If at any time we decide to use your Personal Data in a manner significantly different from that stated in this Notice, or otherwise disclosed to you at the time it was collected, we will notify you by e-mail, and you will have a choice as to whether or not we use your Personal Data in the new manner.
If you have any questions, comments or concerns about the way your Personal Data are being used or processed by Tito, please submit your question, comment or concern in writing to our Data Protection Representative Cillian O’Ruanaidh who can be contacted at firstname.lastname@example.org.
Tito Security Policy
General Web Security
All Tito services that store data are hosted by Amazon Web Services, in Ireland.
All applications use SSL for HTTP transport, without support for compromised cryptographic mechanisms.
Outside access to services other than those hosted on port 80 and 443 are disabled. All insecure HTTP requests on port 80 are automatically redirected to HTTPS on port 443.
All passwords are stored in a one-way hash using strong (bcrypt) cryptography and multiple stretches.
Tito will commission a detailed penetration test every 2 years, and an interim test every 6 months.
In the event of a data breach, upon investigation, Tito will notify all individuals affected by the breach with:
- details of what happened
- personal information compromised
- recommendations of a follow-on action
If there is evidence of a breach, all passwords will be reset, even those not specifically targetted by the breach.

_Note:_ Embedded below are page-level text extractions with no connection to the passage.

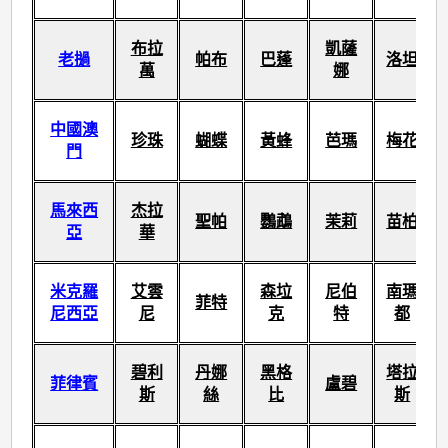
布拉
凱薩
老撾
帕布
巴蓬
洛坦
萬
娜
中國澳
珍珠
蝴蝶
黃蜂
芭瑪
梅花
門
馬來西
杰拉
聖帕
鸚鵡
茉莉
苗柏
亞
華
米克羅
艾雲
森垃
尼伯
南瑪
菲特
尼西亞
尼
克
特
都
碧利
丹娜
黑格
塔拉
菲律賓
盧碧
斯
絲
比
斯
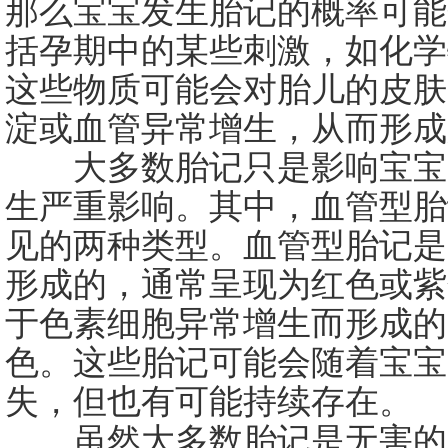
那么宝宝发生胎记的概率可能
括孕期中的某些刺激，如化学
这些物质可能会对胎儿的皮肤
淀或血管异常增生，从而形成
大多数胎记只是影响宝宝
生严重影响。其中，血管型胎
见的两种类型。血管型胎记是
形成的，通常呈现为红色或紫
于色素细胞异常增生而形成的
色。这些胎记可能会随着宝宝
失，但也有可能持续存在。
虽然大多数胎记是无害的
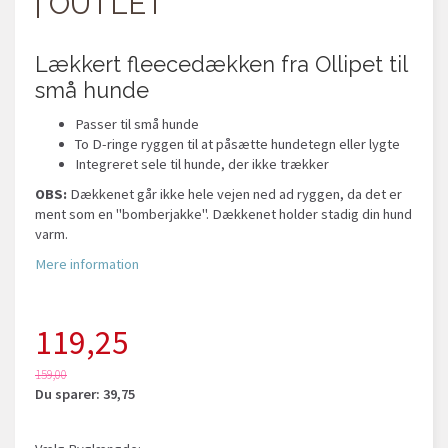
| OUTLET
Lækkert fleecedækken fra Ollipet til
små hunde
Passer til små hunde
To D-ringe ryggen til at påsætte hundetegn eller lygte
Integreret sele til hunde, der ikke trækker
OBS:
Dækkenet går ikke hele vejen ned ad ryggen, da det er
ment som en "bomberjakke". Dækkenet holder stadig din hund
varm.
Mere information
119,25
159,00
Du sparer:
39,75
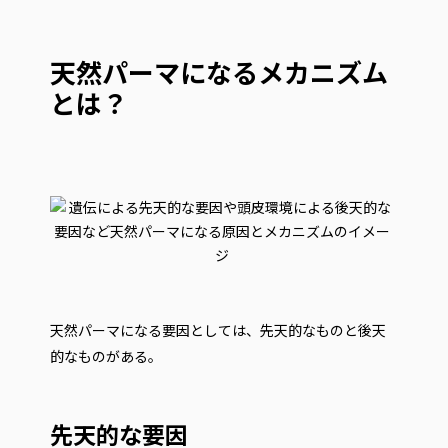
天然パーマになるメカニズム
とは？
天然パーマになる要因としては、先天的なものと後天
的なものがある。
先天的な要因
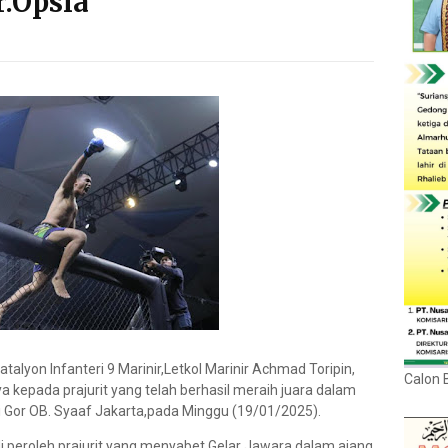
Tr.Opsla
atalyon Infanteri 9 Marinir,Letkol Marinir Achmad Toripin,
Calon 
a kepada prajurit yang telah berhasil meraih juara dalam
i Gor OB. Syaaf Jakarta,pada Minggu (19/01/2025).
di peroleh prajurit yang menyabet Gelar Jawara dalam ajang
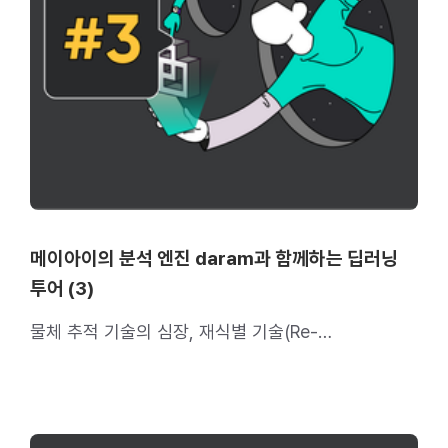
메이아이의 분석 엔진 daram과 함께하는 딥러닝
투어 (3)
물체 추적 기술의 심장, 재식별 기술(Re-
Identification)에 대해 알려 드립니다.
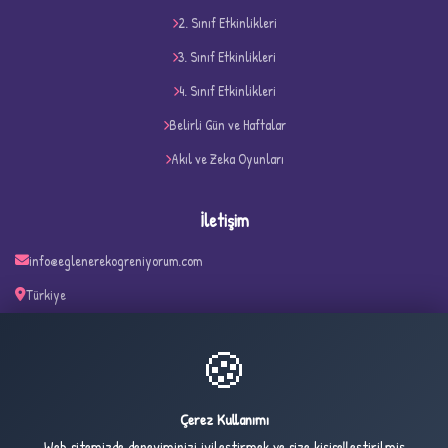
2. Sınıf Etkinlikleri
3. Sınıf Etkinlikleri
4. Sınıf Etkinlikleri
D
Belirli Gün ve Haftalar
Akıl ve Zeka Oyunları
İletişim
info@eglenerekogreniyorum.com
Türkiye
✧
🍪
27
762
Çerez Kullanımı
ONLINE
BUGÜN
Web sitemizde deneyiminizi iyileştirmek ve size kişiselleştirilmiş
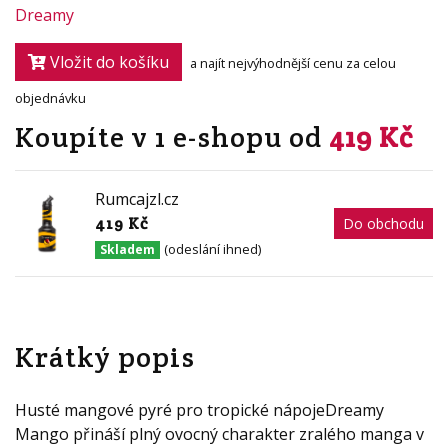
Dreamy
Vložit do košíku
a najít nejvýhodnější cenu za celou
objednávku
Koupíte v 1 e-shopu od
419 Kč
Rumcajzl.cz
419 Kč
Do obchodu
(odeslání ihned)
Skladem
Krátký popis
Husté mangové pyré pro tropické nápojeDreamy
Mango přináší plný ovocný charakter zralého manga v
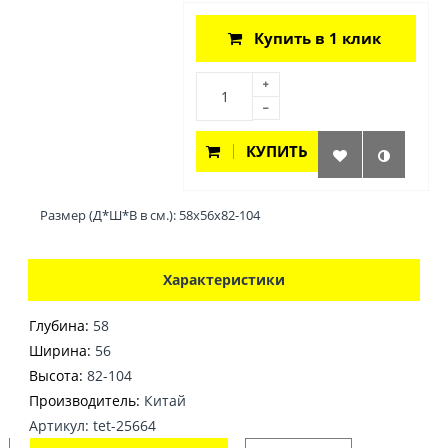
Купить в 1 клик
КУПИТЬ
Размер (Д*Ш*В в см.): 58х56х82-104
Характеристики
Глубина:
58
Ширина:
56
Высота:
82-104
Производитель:
Китай
Артикул: tet-25664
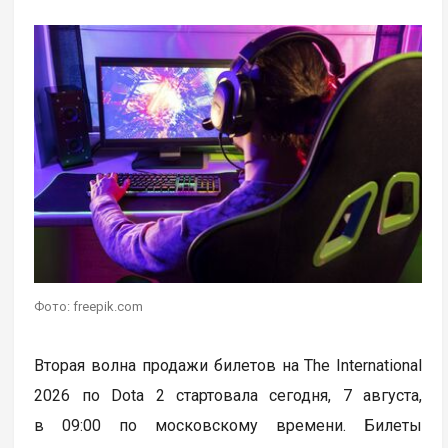
Фото: freepik.com
Вторая волна продажи билетов на The International
2026 по Dota 2 стартовала сегодня, 7 августа,
в 09:00 по московскому времени. Билеты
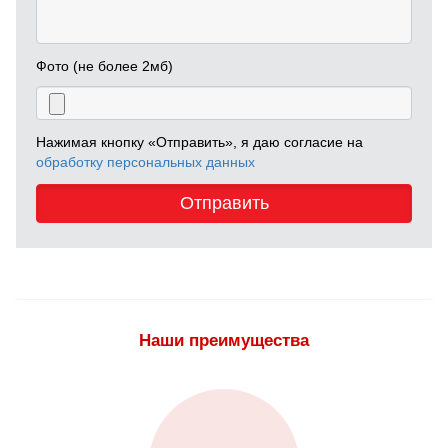
Фото (не более 2мб)
Нажимая кнопку «Отправить», я даю согласие на
обработку персональных данных
Отправить
Наши преимущества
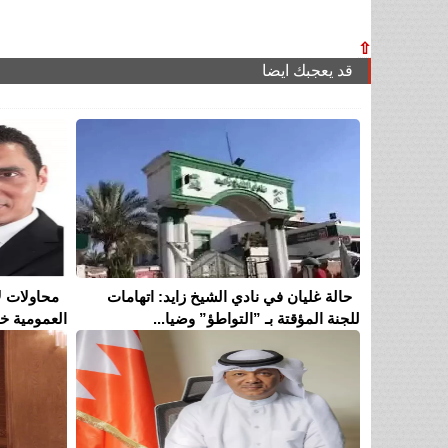
⇧
قد يعجبك ايضا
حالة غليان في نادي الشيخ زايد: اتهامات
محاولات ل
للجنة المؤقتة بـ ”التواطؤ” وضيا...
العمومية خل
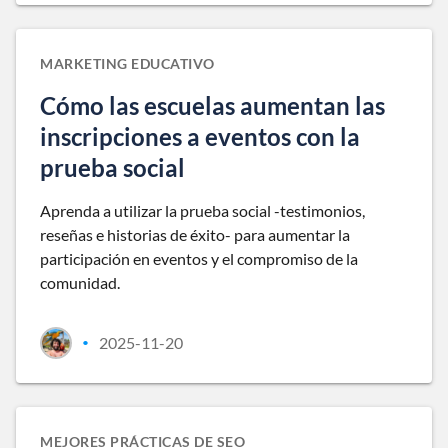
MARKETING EDUCATIVO
Cómo las escuelas aumentan las
inscripciones a eventos con la
prueba social
Aprenda a utilizar la prueba social -testimonios,
reseñas e historias de éxito- para aumentar la
participación en eventos y el compromiso de la
comunidad.
2025-11-20
•
MEJORES PRÁCTICAS DE SEO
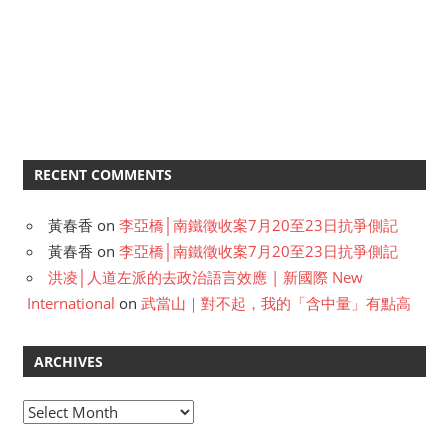
RECENT COMMENTS
黃春香
on
李亞橋│南鐵徵收案7月20至23日抗爭側記
黃春香
on
李亞橋│南鐵徵收案7月20至23日抗爭側記
洪凌│人道左派的去政治語言效應 | 新國際 New
International
on
武當山｜對不起，我的「含中量」有點高
ARCHIVES
A
r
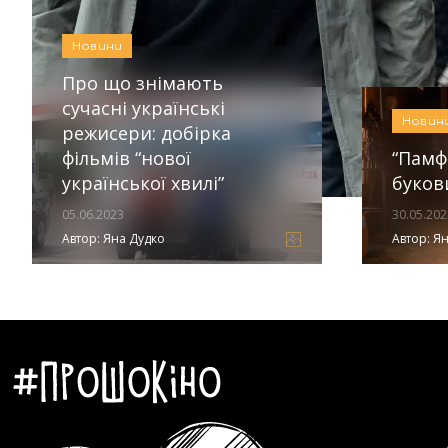
Новини
Автор:
Єгор Бунін
Новини
Про що знімають
сучасні українські
Новин
режисери: добірка
фільмів “нової
“Памфі
української хвилі”
буков
05.06.2023
30.05.202
Автор:
Яна Дудко
Автор:
Ян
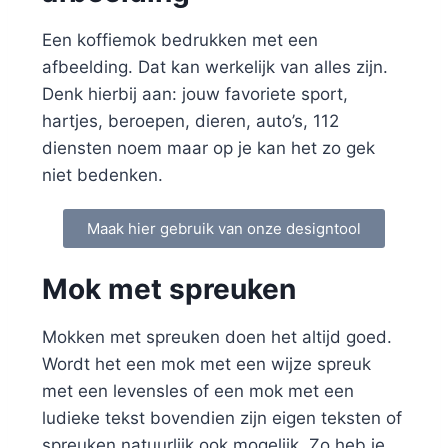
Een koffiemok bedrukken met een
afbeelding. Dat kan werkelijk van alles zijn.
Denk hierbij aan: jouw favoriete sport,
hartjes, beroepen, dieren, auto’s, 112
diensten noem maar op je kan het zo gek
niet bedenken.
Maak hier gebruik van onze designtool
Mok met spreuken
Mokken met spreuken doen het altijd goed.
Wordt het een mok met een wijze spreuk
met een levensles of een mok met een
ludieke tekst bovendien zijn eigen teksten of
spreuken natuurlijk ook mogelijk. Zo heb je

Marketing Page (ti.to/home)
Tito’s marketing page sets the following cookies:
- Tito Application Cookies
- These cookies are set by the application software that we use to host the site (Ruby on Rails and Phusion Passenger). These cookies do not store any data that is tracked.
- Google Analytics
- Google Analytics cookies are used to measure visitors to the site.
Tito Event Pages
- Tito Application Cookies
- These cookies are set by the application software that we use to host the web application (Ruby on Rails and Phusion Passenger). These cookies do not store any data that is tracked.
- Stripe Cookies
- If a Tito customer is using Stripe, then Stripe sets a cookie on initial page load.These cookies are set by Stripe and are used by Stripe’s fraud detection software to assist in ensuring that only safe and legitimate transactions are allowed through their payment system.